In the BSC program the company goals are set based on the market conditions in the annual planning exercise. Each department in the company set their own goals, KRA and KPIs that are aligned to ensure the company goals. Based on the department goals we set the managers goals, and based these every employee. These KRAs become the fabric by which a company can be moved along much like a steering wheel to a car!

Let us ask the question again, “That is all fine Harsha, how does this relate to me”? Simple, on a monthly basis just make sure that you have a specific KRA. Usually about four or five (Guess what are the prime KRAs almost unilaterally across engineer?). Each KRA must have one or more clearly measurable task. You and your manager can go through this in your 1-1 (One on One) and fill in a simple one pager that talks about what you have done against the KRA and how you have performed.

I can hear the skeptics say, “What will that give me?”, “How does this relate to what my increments?”. Think about it, if you are going through with your manager and making sure that your KRAs and tasks are inline with the organization goals and that you are performing up to your expectations set by your manager on a month on month basis.
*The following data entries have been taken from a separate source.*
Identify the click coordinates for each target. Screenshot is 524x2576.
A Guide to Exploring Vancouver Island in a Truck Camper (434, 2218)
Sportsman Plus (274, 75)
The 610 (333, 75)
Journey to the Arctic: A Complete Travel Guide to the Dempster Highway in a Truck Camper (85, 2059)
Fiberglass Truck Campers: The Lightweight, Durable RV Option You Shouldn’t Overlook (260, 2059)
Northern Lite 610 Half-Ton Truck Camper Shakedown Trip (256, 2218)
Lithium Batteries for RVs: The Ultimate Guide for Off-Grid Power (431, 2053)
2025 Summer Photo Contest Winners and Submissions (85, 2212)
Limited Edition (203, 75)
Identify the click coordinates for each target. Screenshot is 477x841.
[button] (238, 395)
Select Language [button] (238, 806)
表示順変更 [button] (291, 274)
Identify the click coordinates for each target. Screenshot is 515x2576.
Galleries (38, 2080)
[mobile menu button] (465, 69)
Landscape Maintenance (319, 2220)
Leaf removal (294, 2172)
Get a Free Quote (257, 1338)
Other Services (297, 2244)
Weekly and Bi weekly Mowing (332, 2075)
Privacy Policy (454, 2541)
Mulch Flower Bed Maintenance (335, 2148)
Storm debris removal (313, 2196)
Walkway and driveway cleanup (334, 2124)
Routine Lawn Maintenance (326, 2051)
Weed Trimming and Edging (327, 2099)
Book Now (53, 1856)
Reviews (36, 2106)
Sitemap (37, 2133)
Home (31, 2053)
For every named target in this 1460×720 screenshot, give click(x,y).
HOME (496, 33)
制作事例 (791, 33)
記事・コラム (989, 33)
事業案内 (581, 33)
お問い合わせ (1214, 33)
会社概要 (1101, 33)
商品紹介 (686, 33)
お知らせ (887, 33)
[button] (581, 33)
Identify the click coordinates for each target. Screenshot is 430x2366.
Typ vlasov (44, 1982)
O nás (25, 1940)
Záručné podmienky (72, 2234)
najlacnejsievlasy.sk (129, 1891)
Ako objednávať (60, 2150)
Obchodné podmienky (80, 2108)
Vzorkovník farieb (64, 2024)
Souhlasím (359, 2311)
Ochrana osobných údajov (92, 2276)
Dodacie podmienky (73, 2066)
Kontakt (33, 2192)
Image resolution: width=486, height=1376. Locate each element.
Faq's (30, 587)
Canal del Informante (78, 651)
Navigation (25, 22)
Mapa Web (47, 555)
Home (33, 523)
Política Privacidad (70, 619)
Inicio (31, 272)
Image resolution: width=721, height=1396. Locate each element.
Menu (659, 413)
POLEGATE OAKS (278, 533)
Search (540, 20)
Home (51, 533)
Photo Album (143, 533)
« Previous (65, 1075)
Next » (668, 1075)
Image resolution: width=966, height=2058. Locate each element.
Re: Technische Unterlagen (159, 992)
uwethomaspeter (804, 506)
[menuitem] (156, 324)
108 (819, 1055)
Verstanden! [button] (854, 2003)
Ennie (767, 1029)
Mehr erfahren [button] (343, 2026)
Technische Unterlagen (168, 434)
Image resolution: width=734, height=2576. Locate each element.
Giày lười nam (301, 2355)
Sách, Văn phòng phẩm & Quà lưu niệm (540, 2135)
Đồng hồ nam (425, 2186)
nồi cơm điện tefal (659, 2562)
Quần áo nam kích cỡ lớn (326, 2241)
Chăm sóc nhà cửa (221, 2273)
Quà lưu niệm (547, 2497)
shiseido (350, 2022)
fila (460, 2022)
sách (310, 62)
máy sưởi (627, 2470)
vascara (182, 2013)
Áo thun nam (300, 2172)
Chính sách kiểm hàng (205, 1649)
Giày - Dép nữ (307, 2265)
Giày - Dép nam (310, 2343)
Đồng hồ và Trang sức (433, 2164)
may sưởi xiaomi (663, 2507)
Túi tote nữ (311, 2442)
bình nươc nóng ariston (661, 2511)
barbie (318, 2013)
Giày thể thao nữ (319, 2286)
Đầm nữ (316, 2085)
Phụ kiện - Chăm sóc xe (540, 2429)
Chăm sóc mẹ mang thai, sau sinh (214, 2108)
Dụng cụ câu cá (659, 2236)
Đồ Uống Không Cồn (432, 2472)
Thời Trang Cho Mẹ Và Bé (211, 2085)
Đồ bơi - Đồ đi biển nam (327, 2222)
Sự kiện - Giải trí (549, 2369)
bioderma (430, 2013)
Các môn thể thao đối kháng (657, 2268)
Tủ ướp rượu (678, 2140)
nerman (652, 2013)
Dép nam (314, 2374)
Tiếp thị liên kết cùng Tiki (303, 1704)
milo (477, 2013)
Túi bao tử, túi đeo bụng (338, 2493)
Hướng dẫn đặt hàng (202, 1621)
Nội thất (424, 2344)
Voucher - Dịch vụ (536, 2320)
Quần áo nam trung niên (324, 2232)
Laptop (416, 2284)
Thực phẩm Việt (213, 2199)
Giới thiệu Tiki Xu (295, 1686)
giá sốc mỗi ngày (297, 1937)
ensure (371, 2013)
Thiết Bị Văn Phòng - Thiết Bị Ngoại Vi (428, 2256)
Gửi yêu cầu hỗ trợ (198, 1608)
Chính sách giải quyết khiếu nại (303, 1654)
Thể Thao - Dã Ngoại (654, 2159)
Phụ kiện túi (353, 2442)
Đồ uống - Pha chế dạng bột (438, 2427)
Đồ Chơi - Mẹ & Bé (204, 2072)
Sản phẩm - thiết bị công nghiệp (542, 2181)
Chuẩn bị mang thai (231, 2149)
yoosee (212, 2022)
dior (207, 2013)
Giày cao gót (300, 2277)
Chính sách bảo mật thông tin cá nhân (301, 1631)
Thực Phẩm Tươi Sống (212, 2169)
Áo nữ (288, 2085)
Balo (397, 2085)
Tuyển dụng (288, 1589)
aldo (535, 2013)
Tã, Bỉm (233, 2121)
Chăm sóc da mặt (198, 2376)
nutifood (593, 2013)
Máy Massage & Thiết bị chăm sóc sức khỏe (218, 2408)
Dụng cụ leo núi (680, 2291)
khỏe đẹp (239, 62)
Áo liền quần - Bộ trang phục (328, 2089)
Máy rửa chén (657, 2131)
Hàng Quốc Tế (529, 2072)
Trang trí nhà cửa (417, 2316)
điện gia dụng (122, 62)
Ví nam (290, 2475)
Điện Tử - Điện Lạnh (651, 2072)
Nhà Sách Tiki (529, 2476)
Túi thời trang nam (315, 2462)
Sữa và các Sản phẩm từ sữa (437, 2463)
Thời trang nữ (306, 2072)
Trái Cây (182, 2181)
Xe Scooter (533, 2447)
You should be in good great shape to when you get to your annual review. If you feel you are not doing well in the first few months you can seek for help from your manager or from other quarters in the organization.

Let us jump back and conclude my tribulations,

After receiving a thunderbolt from Steve about BSC (KRA), I wobbled around to my mentor at the office to ask him what on earth Steve was talking to me about. He gently pointed me to the HR team who helped me realize that what he was saying (However curt :)) was absolutely spot on. I gradually realized that my career was entirely up to myself. By having a solid KRA/KPI and by pestering my manager to meet with me at least on a monthly basis (Where we actually talked about my KRA), I found myself in a pretty good position when it come to increments. Sometimes my increments were late, sometimes they were completely crazy (I was paid less than 11 of the 12 people that worked for me :)), I found that I was compensated fairly and for the value that I brought to the organization. Best of all I could have a constructive meeting with my manager during my annual review that helped me immensely with my career. Steve had a way of cutting to the chase and because of him I had learnt a great lesson that has helped me immensely through my career.

Follow the simple guide lines that Steve give me:

  1. You are the only person interested in your career.
  1. Make sure that you have a monthly KRA meeting with your manager (1-1).

You will be surprised how quickly you will start doing better in your increment meetings! For those that want a closure, don’t do it and you are sure to have a bad if not hopeless increment meeting. Shortly at Core. No KRA/KPI will mean no increment at all!